Description
#95959 is cleaning up code and working towards all JS object handles having an associated 'proxy context' that represents the thread they belong to. This is a good approach, but it occurred to me that we should probably also encode the thread affinity into the JSHandle itself, if only to make debugging much easier.
In the current model we have two handle spaces, where some handles are negative numbers and some handles are positive numbers. The meaning of these handles depends on the current thread, since each JS thread has its own JS state and as a result values for each possible handle. i.e. the handles -7
and 4
can point to different objects depending on the current thread.
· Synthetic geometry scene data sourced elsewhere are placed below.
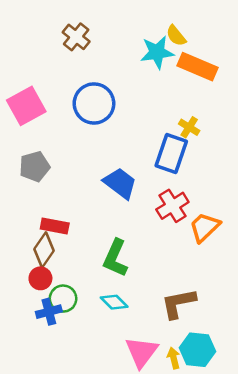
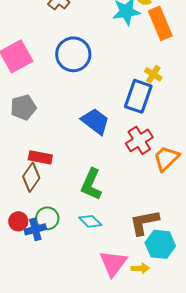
orange rectangle: (197, 67) -> (160, 23), turned 44
red circle: (40, 278) -> (18, 221), moved
cyan hexagon: (197, 350) -> (160, 244), moved
yellow arrow: (174, 358) -> (140, 268), turned 102

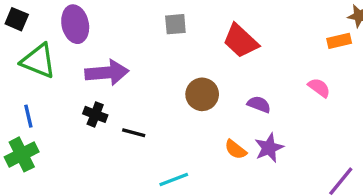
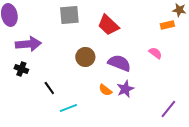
gray square: (175, 24) -> (69, 15), size x1.5
purple semicircle: (259, 104) -> (119, 63), size x1.6
black line: (134, 133) -> (49, 88), moved, turned 40

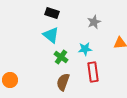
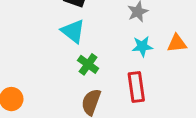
cyan star: (85, 49) -> (142, 46), moved

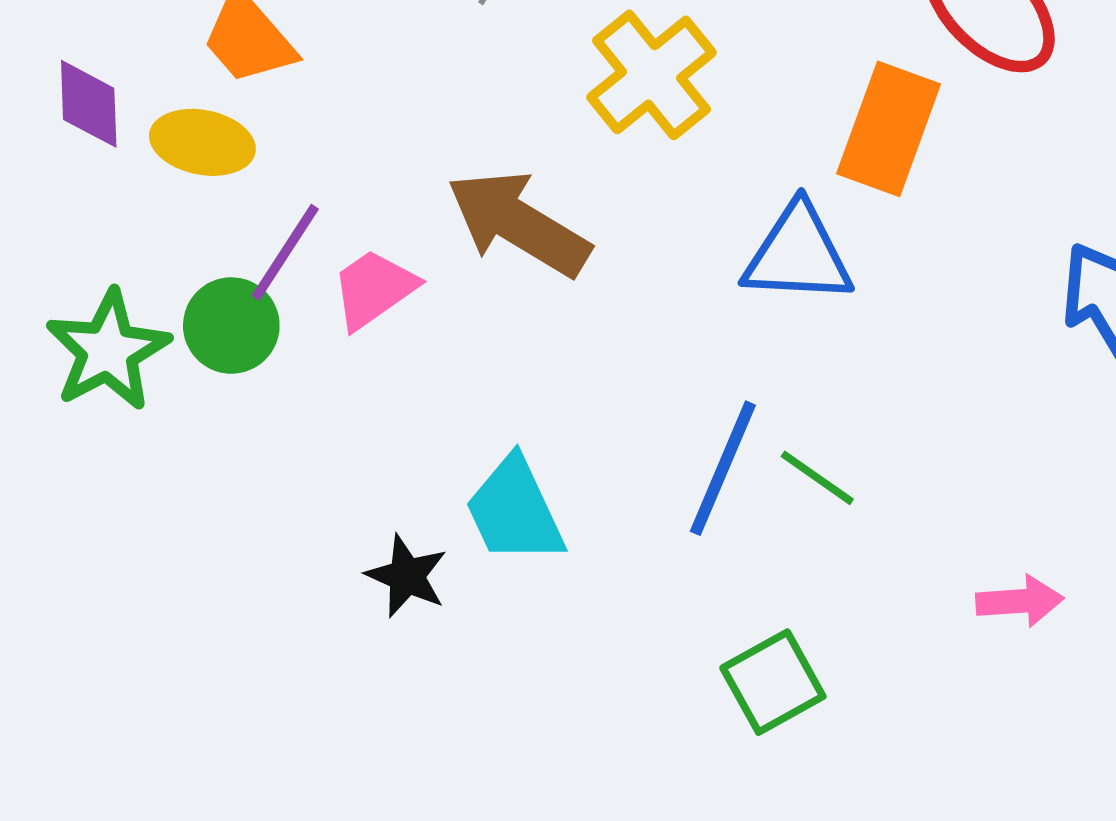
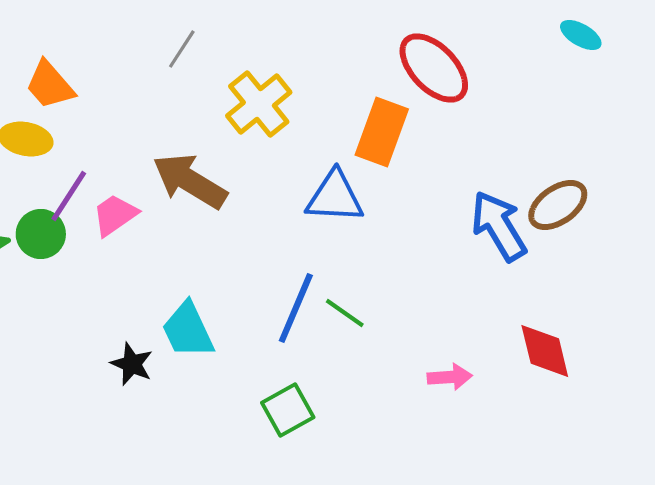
green square: (773, 682) -> (288, 410), moved

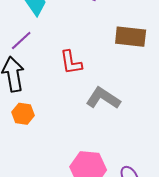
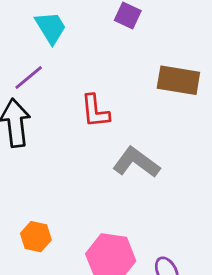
orange hexagon: (23, 114) -> (36, 237), moved

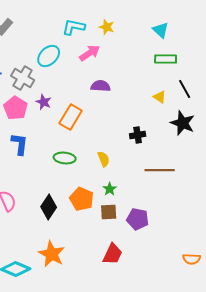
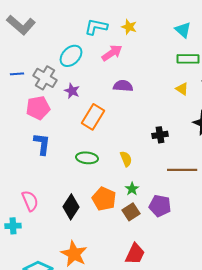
yellow triangle: (160, 97) -> (182, 89), moved
purple star: (44, 102) -> (72, 91), moved
pink pentagon: (16, 108) -> (38, 108), turned 30
brown square: (109, 212) -> (131, 212), turned -30
purple pentagon: (138, 219) -> (160, 206), moved

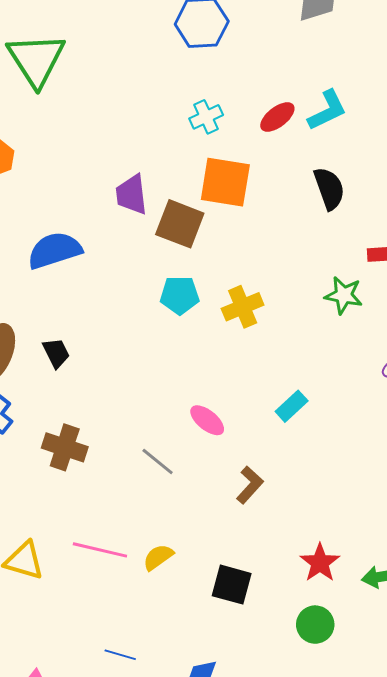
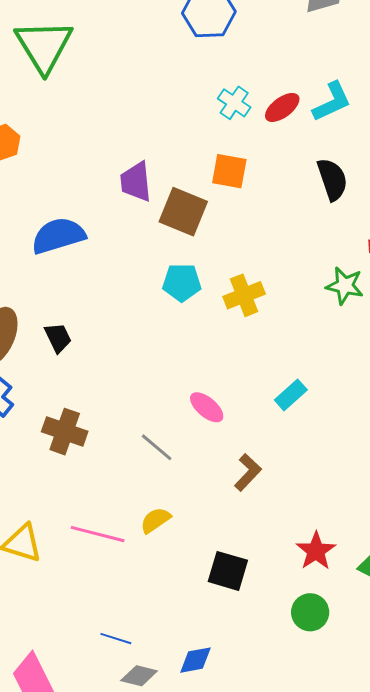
cyan cross: (206, 117) -> (234, 103), moved, turned -32
orange square: (225, 182) -> (229, 171), size x0.7
yellow semicircle: (158, 557) -> (155, 520), moved

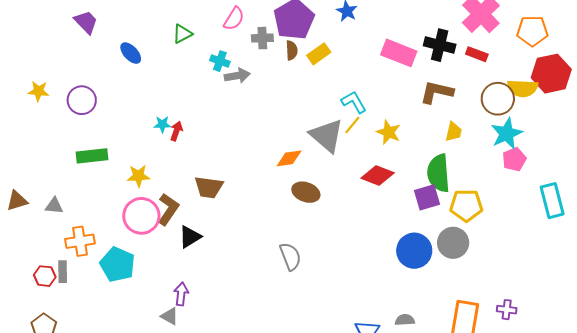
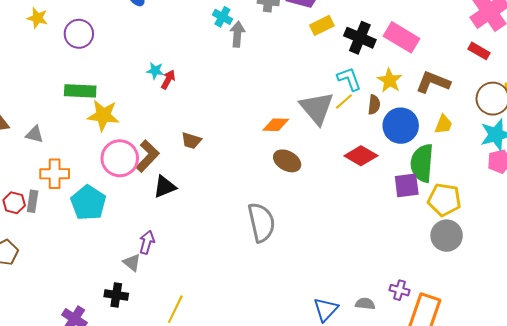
black cross: (440, 45) -> (360, 38), moved
brown semicircle: (292, 50) -> (374, 105), moved
gray arrow: (237, 76) -> (237, 34), turned -85
yellow star: (389, 132) -> (390, 80), moved
yellow star: (138, 176) -> (103, 115), moved, size x1.4
brown trapezoid: (209, 187) -> (191, 141), size x0.7
gray circle: (453, 243) -> (447, 236), moved
blue circle: (414, 251) -> (401, 126), moved
gray semicircle: (290, 256) -> (261, 222), size x1.4
purple cross: (507, 310) -> (399, 290), moved

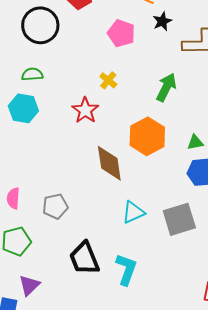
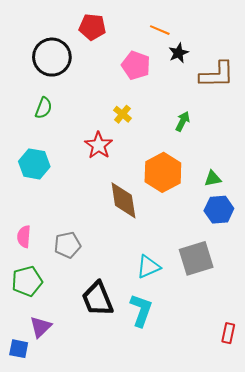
green semicircle: (32, 74) -> (44, 108), turned 115
green arrow: (166, 87) -> (183, 121), size x0.7
cyan hexagon: (23, 108) -> (34, 164), moved
cyan triangle: (133, 212) -> (148, 267), moved

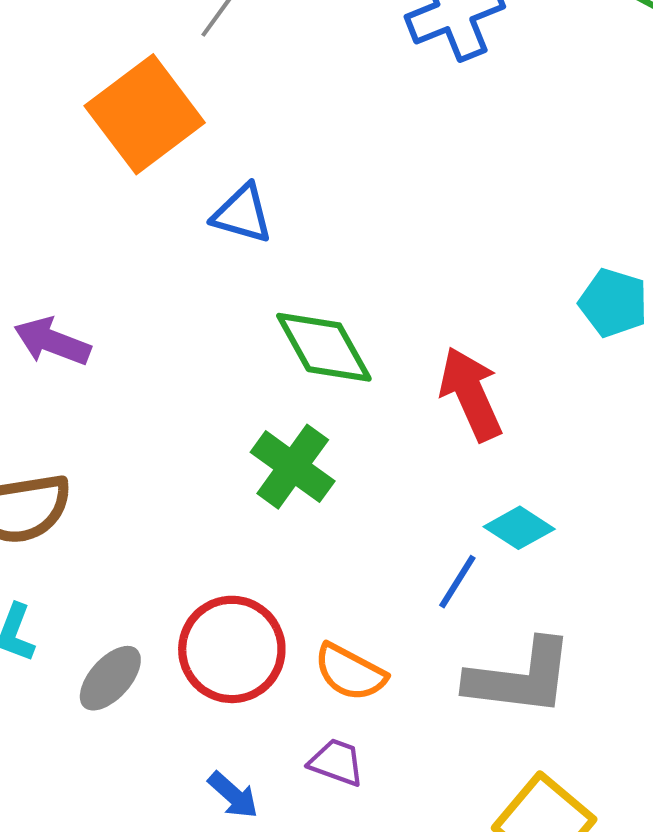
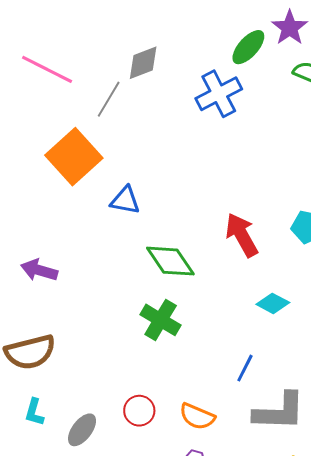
red arrow: (471, 394) -> (242, 235), moved
cyan diamond: (519, 528) -> (273, 303), moved
red circle: (232, 649) -> (139, 411), size x0.6

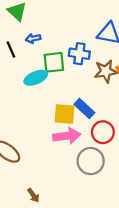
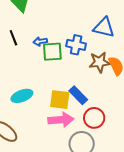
blue arrow: (33, 38) -> (40, 41), moved
cyan ellipse: (36, 78) -> (22, 96), moved

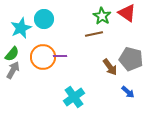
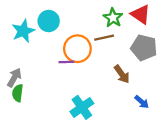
green semicircle: (12, 54) -> (18, 93), moved, turned 147
orange circle: (43, 57) -> (77, 49), moved
gray pentagon: (131, 59) -> (144, 48), moved

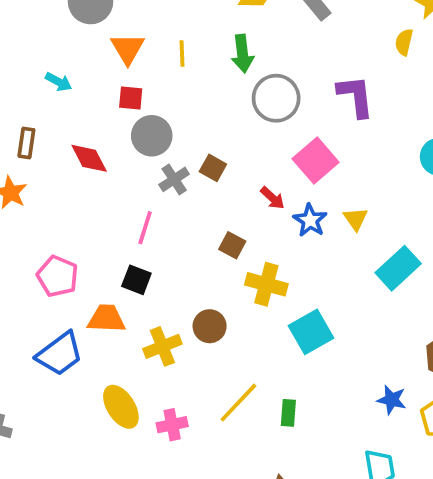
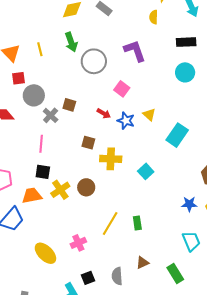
pink square: (316, 160) -> (122, 89), size x0.7
cyan square: (311, 332) -> (146, 171), moved, size x0.7
yellow cross: (162, 346) -> (60, 190), moved
yellow ellipse: (121, 407) -> (45, 253), moved

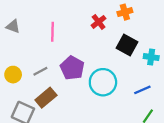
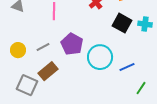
cyan cross: (151, 57) -> (145, 24), moved
blue line: (142, 90) -> (127, 67), moved

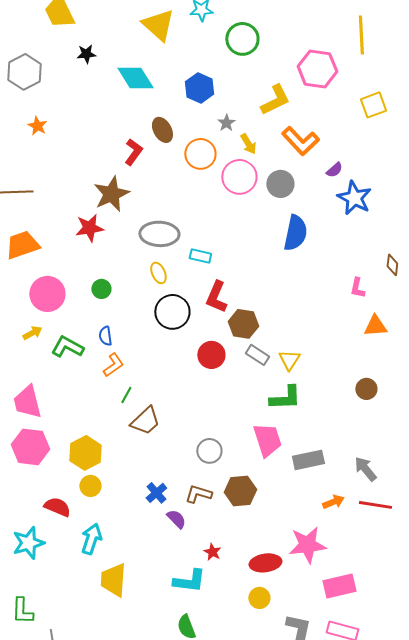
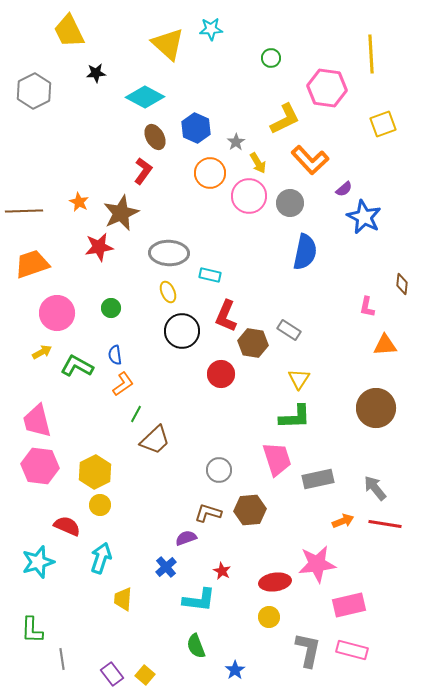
green circle: (242, 39) -> (271, 58), moved, size x0.6
cyan diamond: (135, 78) -> (145, 97), turned -30
blue hexagon: (199, 88) -> (196, 128), moved
orange star: (37, 126) -> (79, 202), moved
brown ellipse: (162, 130) -> (155, 137), moved
gray rectangle: (257, 355) -> (289, 330), moved
brown circle: (366, 389) -> (376, 408), size x1.8
blue cross: (156, 493) -> (166, 567), moved
purple semicircle: (176, 519) -> (186, 538), turned -65
yellow trapezoid: (113, 580) -> (123, 599), size x0.7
On the managed side if you have a ProxyContext and numeric handle pair, you can figure out how to get to the correct thread in order to touch the object you care about. But if code incorrectly flows contexts around or something otherwise goes wrong, when you're in the JS debugger you may only have the JSHandle in front of you, or otherwise be unable to examine the managed state. That will make it unclear whether you're dealing with a thread confusion issue (right handle, wrong thread), a double free (this was the right handle once, but it isn't anymore) or memory corruption (this is just not a valid handle).
My thinking is that all JSHandles should probably have a new representation, either 32-bit IDs with the shape 0xMMNNNNNN
where MM
is the tid, or 53-bit IDs where the first 32 bits are the handle and the upper 21 bits are the tid. We could validate the tid explicitly in debug builds, and in release builds for performance we could ignore it while still getting the benefit of having it there in failure cases.